About this task: Look below for the line containing "Каждый житель Улан-Батор" and the line containing "시초, 콩쥐신녀 인터뷰"; repeat exactly those two lines and all lines between them, and nothing else.

Exercise materials section start

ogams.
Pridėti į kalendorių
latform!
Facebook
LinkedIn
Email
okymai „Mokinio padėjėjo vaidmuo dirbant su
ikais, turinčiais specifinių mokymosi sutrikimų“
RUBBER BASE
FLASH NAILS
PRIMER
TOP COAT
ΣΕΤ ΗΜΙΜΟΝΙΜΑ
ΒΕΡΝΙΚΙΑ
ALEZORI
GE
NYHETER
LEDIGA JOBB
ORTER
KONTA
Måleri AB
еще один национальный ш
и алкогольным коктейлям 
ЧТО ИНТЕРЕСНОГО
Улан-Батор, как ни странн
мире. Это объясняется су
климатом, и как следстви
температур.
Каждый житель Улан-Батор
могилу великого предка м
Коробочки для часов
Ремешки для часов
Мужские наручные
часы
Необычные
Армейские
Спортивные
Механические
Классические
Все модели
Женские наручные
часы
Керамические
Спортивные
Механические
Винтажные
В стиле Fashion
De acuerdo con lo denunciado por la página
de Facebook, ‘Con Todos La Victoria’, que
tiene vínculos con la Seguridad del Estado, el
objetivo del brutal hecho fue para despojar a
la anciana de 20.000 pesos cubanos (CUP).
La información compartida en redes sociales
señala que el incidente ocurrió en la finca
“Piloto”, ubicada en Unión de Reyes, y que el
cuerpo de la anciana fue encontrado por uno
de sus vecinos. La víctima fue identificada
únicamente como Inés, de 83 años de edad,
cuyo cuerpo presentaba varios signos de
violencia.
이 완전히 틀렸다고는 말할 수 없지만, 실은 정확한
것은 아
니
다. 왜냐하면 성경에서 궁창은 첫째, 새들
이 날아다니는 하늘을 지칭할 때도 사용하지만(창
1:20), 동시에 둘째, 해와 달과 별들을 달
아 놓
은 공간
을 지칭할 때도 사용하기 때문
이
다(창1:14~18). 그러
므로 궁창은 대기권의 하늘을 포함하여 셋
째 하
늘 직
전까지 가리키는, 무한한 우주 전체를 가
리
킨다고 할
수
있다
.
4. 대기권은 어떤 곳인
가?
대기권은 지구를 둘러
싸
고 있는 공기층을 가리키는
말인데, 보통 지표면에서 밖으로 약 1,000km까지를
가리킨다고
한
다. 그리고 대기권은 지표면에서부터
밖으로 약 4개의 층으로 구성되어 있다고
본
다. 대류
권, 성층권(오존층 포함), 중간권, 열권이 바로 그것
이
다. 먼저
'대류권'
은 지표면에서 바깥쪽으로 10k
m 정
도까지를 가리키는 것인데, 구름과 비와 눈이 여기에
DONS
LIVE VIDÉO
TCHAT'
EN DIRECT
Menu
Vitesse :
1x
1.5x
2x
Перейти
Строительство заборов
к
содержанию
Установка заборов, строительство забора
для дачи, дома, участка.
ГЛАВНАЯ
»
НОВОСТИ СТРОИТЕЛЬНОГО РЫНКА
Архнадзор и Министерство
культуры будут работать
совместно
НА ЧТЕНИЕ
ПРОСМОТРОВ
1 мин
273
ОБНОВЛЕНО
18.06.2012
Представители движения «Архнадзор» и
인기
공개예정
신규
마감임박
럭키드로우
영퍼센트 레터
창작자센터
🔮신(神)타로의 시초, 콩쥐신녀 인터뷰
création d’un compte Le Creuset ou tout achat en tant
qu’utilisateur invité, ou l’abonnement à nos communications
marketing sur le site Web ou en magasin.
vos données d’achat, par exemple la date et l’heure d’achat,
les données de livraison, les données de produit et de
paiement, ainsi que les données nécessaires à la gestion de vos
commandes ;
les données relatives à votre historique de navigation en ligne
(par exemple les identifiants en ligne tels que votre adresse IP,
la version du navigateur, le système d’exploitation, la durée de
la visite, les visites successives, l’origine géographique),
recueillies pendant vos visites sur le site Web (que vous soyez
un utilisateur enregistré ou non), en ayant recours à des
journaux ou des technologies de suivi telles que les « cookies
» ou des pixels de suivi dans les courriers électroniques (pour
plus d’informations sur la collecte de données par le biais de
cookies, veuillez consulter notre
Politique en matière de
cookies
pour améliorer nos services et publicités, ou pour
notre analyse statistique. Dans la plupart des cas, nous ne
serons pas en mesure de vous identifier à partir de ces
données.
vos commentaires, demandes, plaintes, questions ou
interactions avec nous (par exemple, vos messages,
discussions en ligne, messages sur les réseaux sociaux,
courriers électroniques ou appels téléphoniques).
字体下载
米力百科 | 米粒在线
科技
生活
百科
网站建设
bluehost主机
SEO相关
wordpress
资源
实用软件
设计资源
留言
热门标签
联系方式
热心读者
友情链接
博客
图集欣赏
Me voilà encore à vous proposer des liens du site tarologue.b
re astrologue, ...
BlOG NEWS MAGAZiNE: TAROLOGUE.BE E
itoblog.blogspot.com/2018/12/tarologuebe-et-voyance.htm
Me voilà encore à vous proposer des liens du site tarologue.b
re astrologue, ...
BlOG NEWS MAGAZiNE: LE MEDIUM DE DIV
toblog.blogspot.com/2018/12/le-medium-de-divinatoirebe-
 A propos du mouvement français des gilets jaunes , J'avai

Exercise materials section end

Task output:
Каждый житель Улан-Батор
могилу великого предка м
Коробочки для часов
Ремешки для часов
Мужские наручные
часы
Необычные
Армейские
Спортивные
Механические
Классические
Все модели
Женские наручные
часы
Керамические
Спортивные
Механические
Винтажные
В стиле Fashion
De acuerdo con lo denunciado por la página
de Facebook, ‘Con Todos La Victoria’, que
tiene vínculos con la Seguridad del Estado, el
objetivo del brutal hecho fue para despojar a
la anciana de 20.000 pesos cubanos (CUP).
La información compartida en redes sociales
señala que el incidente ocurrió en la finca
“Piloto”, ubicada en Unión de Reyes, y que el
cuerpo de la anciana fue encontrado por uno
de sus vecinos. La víctima fue identificada
únicamente como Inés, de 83 años de edad,
cuyo cuerpo presentaba varios signos de
violencia.
이 완전히 틀렸다고는 말할 수 없지만, 실은 정확한
것은 아
니
다. 왜냐하면 성경에서 궁창은 첫째, 새들
이 날아다니는 하늘을 지칭할 때도 사용하지만(창
1:20), 동시에 둘째, 해와 달과 별들을 달
아 놓
은 공간
을 지칭할 때도 사용하기 때문
이
다(창1:14~18). 그러
므로 궁창은 대기권의 하늘을 포함하여 셋
째 하
늘 직
전까지 가리키는, 무한한 우주 전체를 가
리
킨다고 할
수
있다
.
4. 대기권은 어떤 곳인
가?
대기권은 지구를 둘러
싸
고 있는 공기층을 가리키는
말인데, 보통 지표면에서 밖으로 약 1,000km까지를
가리킨다고
한
다. 그리고 대기권은 지표면에서부터
밖으로 약 4개의 층으로 구성되어 있다고
본
다. 대류
권, 성층권(오존층 포함), 중간권, 열권이 바로 그것
이
다. 먼저
'대류권'
은 지표면에서 바깥쪽으로 10k
m 정
도까지를 가리키는 것인데, 구름과 비와 눈이 여기에
DONS
LIVE VIDÉO
TCHAT'
EN DIRECT
Menu
Vitesse :
1x
1.5x
2x
Перейти
Строительство заборов
к
содержанию
Установка заборов, строительство забора
для дачи, дома, участка.
ГЛАВНАЯ
»
НОВОСТИ СТРОИТЕЛЬНОГО РЫНКА
Архнадзор и Министерство
культуры будут работать
совместно
НА ЧТЕНИЕ
ПРОСМОТРОВ
1 мин
273
ОБНОВЛЕНО
18.06.2012
Представители движения «Архнадзор» и
인기
공개예정
신규
마감임박
럭키드로우
영퍼센트 레터
창작자센터
🔮신(神)타로의 시초, 콩쥐신녀 인터뷰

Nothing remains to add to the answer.